Robert D. Kaplan supplies a chapter on Chinese naval strategy to a Center for a New American Security report entitled China’s Arrival: A Strategic Framework for a Global Relationship. Much of the chapter is based on his previous work in Foreign Affairs and The Atlantic with a healthy dose of James Holmes and Toshi Yoshihara, two academics many will be familiar with. Kaplan’s primary contention is that in the long-term, China is pursuing a two-ocean strategy for its navy:
… the Chinese Navy would prefer to be not a one-ocean, but a two-ocean power, with multiple access routes between the Indian Ocean and Western Pacific to ease its dependence on the Strait of Malacca. (pp. 53-54)
Unfortunately much of the analysis is based on the Mahanian concept of physical protection of the sea lanes.
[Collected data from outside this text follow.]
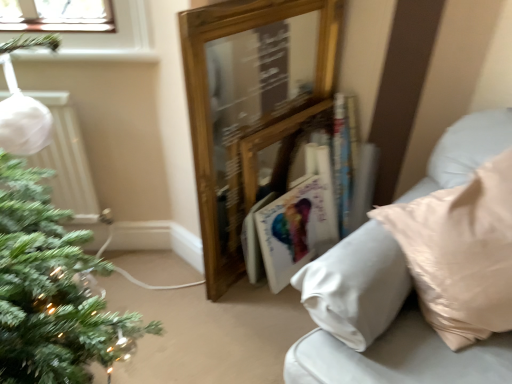 Question: Is the depth of white glossy magazine at center less than that of white matte radiator at left?

Choices:
 (A) yes
 (B) no

Answer: (B)

Question: Is white matte radiator at left completely or partially inside white glossy magazine at center?

Choices:
 (A) yes
 (B) no

Answer: (B)

Question: Is white glossy magazine at center facing away from white matte radiator at left?

Choices:
 (A) no
 (B) yes

Answer: (A)

Question: Can you confirm if white glossy magazine at center is bigger than white matte radiator at left?

Choices:
 (A) no
 (B) yes

Answer: (A)

Question: Is white glossy magazine at center thinner than white matte radiator at left?

Choices:
 (A) yes
 (B) no

Answer: (B)

Question: From the image's perspective, is white glossy magazine at center below white matte radiator at left?

Choices:
 (A) yes
 (B) no

Answer: (A)

Question: Is white matte radiator at left not within white glossy magazine at center?

Choices:
 (A) yes
 (B) no

Answer: (A)

Question: Does white matte radiator at left have a smaller size compared to white glossy magazine at center?

Choices:
 (A) yes
 (B) no

Answer: (B)

Question: Can you confirm if white matte radiator at left is positioned to the left of white glossy magazine at center?

Choices:
 (A) no
 (B) yes

Answer: (B)

Question: From the image's perspective, does white matte radiator at left appear higher than white glossy magazine at center?

Choices:
 (A) yes
 (B) no

Answer: (A)

Question: Is white matte radiator at left in front of white glossy magazine at center?

Choices:
 (A) yes
 (B) no

Answer: (A)

Question: Is white matte radiator at left directly adjacent to white glossy magazine at center?

Choices:
 (A) yes
 (B) no

Answer: (B)

Question: Can you confirm if white matte radiator at left is bigger than hardcover book at center?

Choices:
 (A) no
 (B) yes

Answer: (A)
This type of thinking has been criticized by naval thinkers in the West, but is considered the norm in Chinese strategic circles (see Mao Zedong, Meet Alfred Thayer Mahan: Strategic Theory and Chinese Sea Power (PDF) by Holmes and Yoshihara). Much of China’s resources pass through the Malacca Strait from the Indian Ocean. It is to this end that China has set up its string of pearls strategy (one being Gwadar Port), contemplating a Kra Canal as well as beefing up its naval power projection capabilities into the Indian Ocean. Thus, quoting Chinese naval analyst Zhang Ming, “India is perhaps China’s most realistic strategic adversary.” Kaplan points out that 90 percent of Chinese arms sales are to Indian Ocean littoral countries, virtually surrounding India on three sides.
This all sounds very ominous but before you begin accusing Kaplan of being a war-monger realize that much of this article is about justifying China’s expansion. Kaplan stresses that “there is nothing illegitimate about the rise of the Chinese military.” and “… it is too facile to suggest that China is acquiring naval power as a means to the end of regional or perhaps global hegemony.”(pp. 46) Chinese expansion is a function of expanding trade, giving rise to economic and strategist interests overseas. Furthermore, Chinese naval expansion, argues Kaplan, is “an indication that its land borders are for the first time in ages not under threat.” (pp. 48)
Kaplan once again makes the comparison of China’s rise to that of America’s rise in the 19th century. He even makes a reference to the Indian Wars and the Wounded Knee Massacre of 1890. Reader beware, one must tread carefully when using historical metaphors and analogues. There is learning from history, and there is being blinded by history. A good book to read on this subject is Neustadt and May’s excellent Thinking in Time: The Uses of History for Decision-Makers. That said, I think Kaplan is doing something more subtle here. Rather than making an argument about the progress of a rising power, he is offering a moral argument to counter anti-Chinese sentiment in the US. Basically he is saying: hey, we went the same route and the world didn’t turn out so bad did it? For some that may seem a very egocentric argument, but remember that the entire report is directed at the American and Chinese decision makers and is titled: A Strategic Framework for a Global Relationship. Kaplan argues that China’s naval rise can present the US with opportunities for engagement (eg. the Chinese dispatch to the Gulf of Aden as an example), and we know from his previous work that Kaplan supports the military as the harbingers of diplomacy. Furthermore, Kaplan advises that rather than leveraging allies like Japan and India to isolate China, the US should leverage these relationships to bind China in an Asia-centric alliance system. A moment of institutional liberalism from the self-proclaimed pessimistic realist Kaplan?
The rest of the report is written by name-brand academics such as John Ikenberry, Michael Green and Richard Weitz. Often Kaplan is criticized for writing in academic settings. The situation is no different here as he makes a number of claims without sufficient evidence. At least this time he uses endnotes (a whole 16 of them!). Since this is really a think piece, an exploration of a potential naval strategy from a decidedly American point of view, it might not require such adherence to the rigour of the academy. Unless you are a professional academic working on SLOC issues or are familiar with Holmes and Yoshihara’s work, this article is probably worth the read.
h/t to Lex who passed this on oh so long ago!